Smeeton Tower, a candy striped edifice I had aimed for but missed on entering, is a tribute to the inventor of the stone built lighthouse for it was he who designed interlocking stone blocks, capable of withstanding storms.  These replaced wooden structures topped by braziers, which were frequently swept away with all hands.  The Eddystone was one of his, built by a mixed labour force of French POWs and British workmen all of whom were accorded special status, because of the importance of their work, by both the British and the French King.  It was a hapless French naval skipper who on passing one day, captured the workforce, only to earn the wrath of his  monarch rather than praise and reward.

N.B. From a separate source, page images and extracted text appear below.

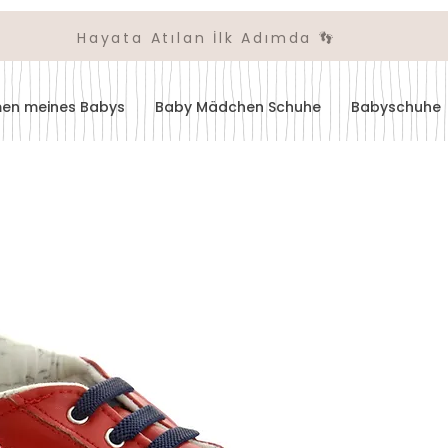
Hayata Atılan İlk Adımda 👣
amen meines Babys
Baby Mädchen Schuhe
Babyschuhe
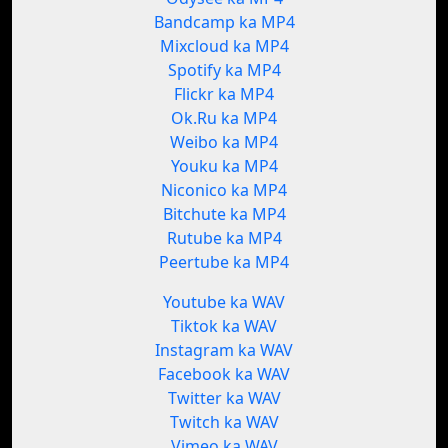
Bandcamp ka MP4
Mixcloud ka MP4
Spotify ka MP4
Flickr ka MP4
Ok.Ru ka MP4
Weibo ka MP4
Youku ka MP4
Niconico ka MP4
Bitchute ka MP4
Rutube ka MP4
Peertube ka MP4
Youtube ka WAV
Tiktok ka WAV
Instagram ka WAV
Facebook ka WAV
Twitter ka WAV
Twitch ka WAV
Vimeo ka WAV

I left in the quiet of early dawn, down a diamond road.  It was  blustery and a reef in the yankee set Pippin up nicely for Eire, our next destination.  Lunch took place as Gannets dived bombed a shoal from above and dolphins attacked from below.  Who would be a mackerel?

Someone I decided grumpily a little later, was attempting to prevent me leaving the Channel, for the wind had turned as we slipped towards the infamous Lizard peninsula and now perched on the pulpit like that scratchy pinz-nez, though I banished the idea of pausing in Penzance being full of the idea of a straight run to Eire.  Pity.